Mashrafe Mortaza removes Matthew Hayden as Bangladesh keep Australia in check © Getty Images

Bangladesh were aided by another ragged fielding display from the Aussies, which included 23 extras and a bad miss at slip from Matthew Hayden, whose day ended as badly as the rest of his week when he was caught behind for 1 in the run-chase. His dismissal brought Ricky Ponting to the crease, whose habit of falling across his front pad made him a candidate for lbw at every available opportunity, as Mashrafe Mortaza proved a particular handful.

In the absence of any fluency from Ponting, it was left to Gilchrist to keep the score ticking over. He clobbered his first delivery, from Mortaza, for four, followed up with a six over long leg and had rattled along to 45 when his innings ended in bizarre fashion. Gilchrist aimed a full-blooded stroke through the covers off Tapash Baisya, only for the ball to lob into the hands of Khaled Mahmud at first slip.
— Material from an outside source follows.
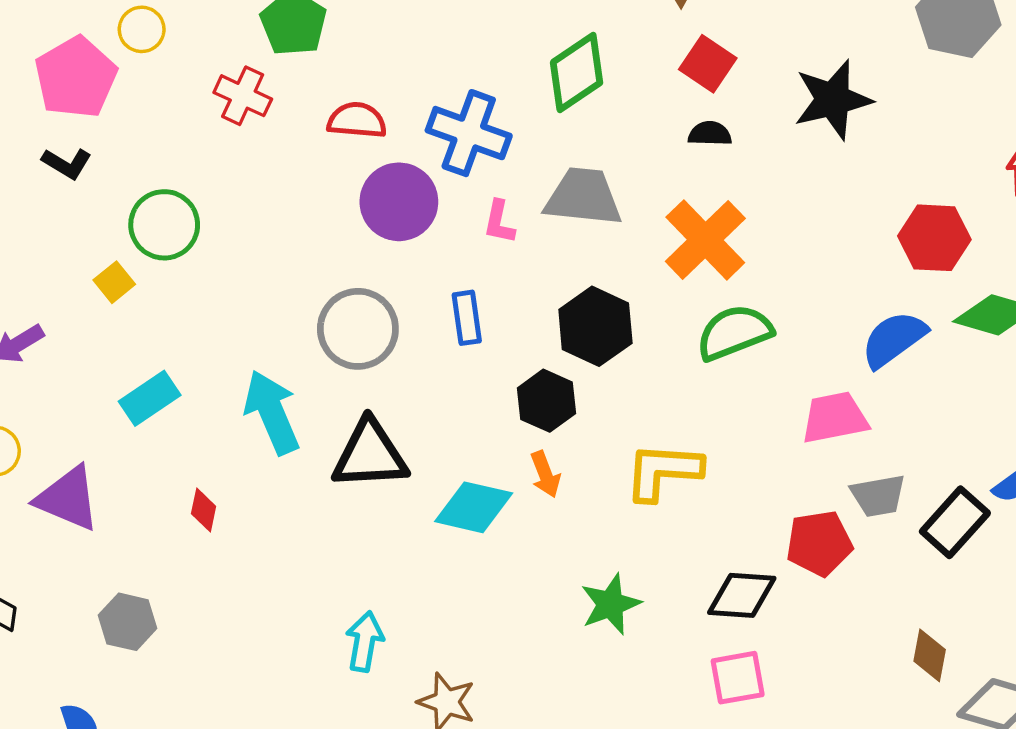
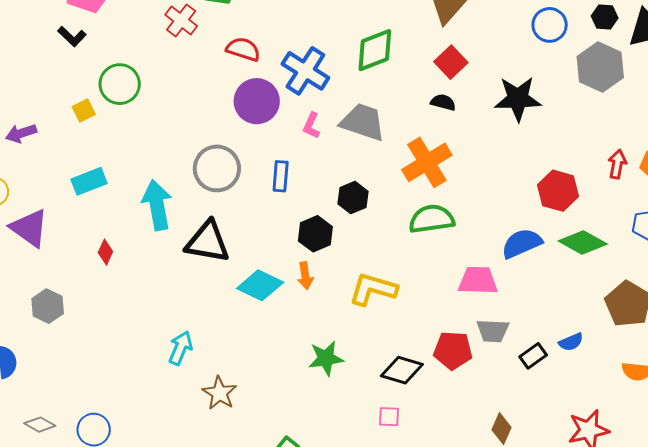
black hexagon: (595, 326) -> (353, 198), size x0.7
black rectangle: (955, 522) -> (533, 356), size x0.7
pink square: (738, 678) -> (389, 417), size x0.7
He walked off in bemusement, assuming that he had hit it, but replays showed that the ball had exploded out of a foothole at the same time as he had struck the ground with his bat.

Bangladesh's mood improved even further when Mahmud himself entered the attack. His previous outing in the series had not been auspicious - a first-ball duck and three overs for 39 against England - but with his 11th delivery he found the perfect length to draw Damien Martyn into his stroke and Mashud claimed his second catch of the innings. Australia went into the drinks break at 83 for 3, and with one or two troubling thoughts in their minds.

But while Ponting was off-colour, Michael Clarke was merely keeping his head down, and together they added 85 vital runs for the fourth wicket. There was time for one more alarm, when Ponting holed out to Tushar Imran at deep midwicket off the persevering Mortaza, but Symonds' arrival added a long-overdue sense of certainty to the proceedings. His unbeaten 42 included a massive six off the final ball of Mahmud's spell, as he and Clarke sealed the win with 11 balls to spare.